South Asian women donated food to union picket lines during the strike. “When it was the shorter strike I would bring some of my chickens and contribute like that,” said Kashmir Kaur Johal.[2]

South Asian women possessed knowledge of the revolutionary past of the community. Rattan Kaur was married to the first Sikh Punjabi born in Canada. Her father-in-law was Balwant Singh, a renowned Ghadrite revolutionary and the first priest of the 2nd Avenue Gurdwara. When interviewed about her family and her life in the 1940s  she turns to the women sitting next to her and says in Punjabi that he came in 1906-1907 and that this was the time of Ghadar. “They do not know all of this, do they?” she asks the others. One of the other woman replies “you just tell them that things were not good and people were not treated well back then and then he was hung.”
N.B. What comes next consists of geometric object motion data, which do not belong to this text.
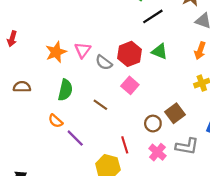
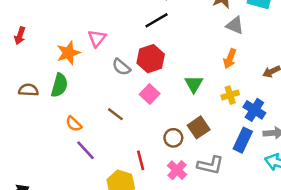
black line: (153, 16) -> (156, 20), moved
pink triangle: (83, 50) -> (97, 38), moved
green triangle: (160, 51) -> (194, 84), moved, turned 36
green semicircle: (65, 90) -> (59, 85), moved
orange semicircle: (56, 121) -> (74, 124), moved

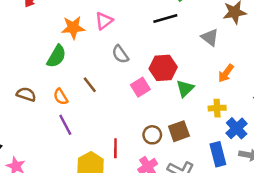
gray triangle: (235, 25) -> (210, 37), moved
red hexagon: (151, 59) -> (163, 68), moved
brown semicircle: (28, 90) -> (26, 94), moved
brown line: (115, 114) -> (90, 85), moved
blue rectangle: (243, 140) -> (218, 154), turned -55

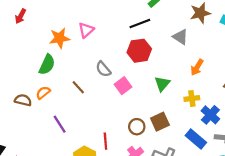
gray semicircle: (120, 54) -> (103, 69), moved
red hexagon: (163, 68) -> (139, 51), moved
orange semicircle: (61, 97) -> (43, 93), moved, turned 88
blue rectangle: (218, 154) -> (196, 139), turned -30

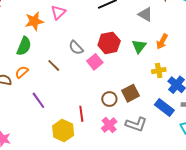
red hexagon: (139, 51) -> (109, 43), moved
green triangle: (162, 84) -> (139, 46), moved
Jinny Sims is an activist, past-president of the BC Teachers’ Federation, labour organizer and NDP politician. This inspirational South Asian Canadian woman was elected as the MLA for Surrey-Panorama. Her father and was closely involved in the Indian Workers Association in England and had links to Ghadar’s legacy.

At the beginning of her life in Canada, she described how her place of employment was on strike. She was pregnant, was not a Canadian citizen and so was told by her union that she would be allowed to cross the picket line because of her precarious position. She thought of her father when she went home that night and decided, no matter what the consequences, she would not cross that picket line.

My dad was a member of the Anglo-Indian Workers’ Club; and anybody who knows what that is, that was basically the socialist club in India; part of the Communist Party. My dad was a comrade and very, very progressive; …[he was the] one who always encouraged me—you could do anything, is what he said. Just live your dreams, but make sure that you give back to the society. That’s where a lot of social justice values come from.

[In England] they used to have the Indian Workers’ Association meet at our house; and it was all men…there were never any women. And they would all sit, and they would talk, and some of them had graduated from universities in Moscow, but they were all Leninists, they were all wanting to change the world…they were part of the freedom fighters movement; that wanted to see an independent India, but, actually, had a vision much bigger than India. They wanted to see more equal and just distribution of wealth. They would read poetry, they would read books, they would talk about their visits to Mao’s Camp

I was given a copy of Mao’s Red Book when I was 16; really quite an amazing experience from that side.”[3]

  1. Helen A. White, "Race Prejudice A Subtle Poison", The BC Lumber Worker, c. 1947.
  2. Lake Cowichan Group (Video interview), 1980s. Women's Labour History Project. Sara Diamond fonds. VIVO Media Arts Centre Archive.
  3. Jinny Sims, interview, 2017. Past Presidents' Interview Series, BC Teachers' Federation.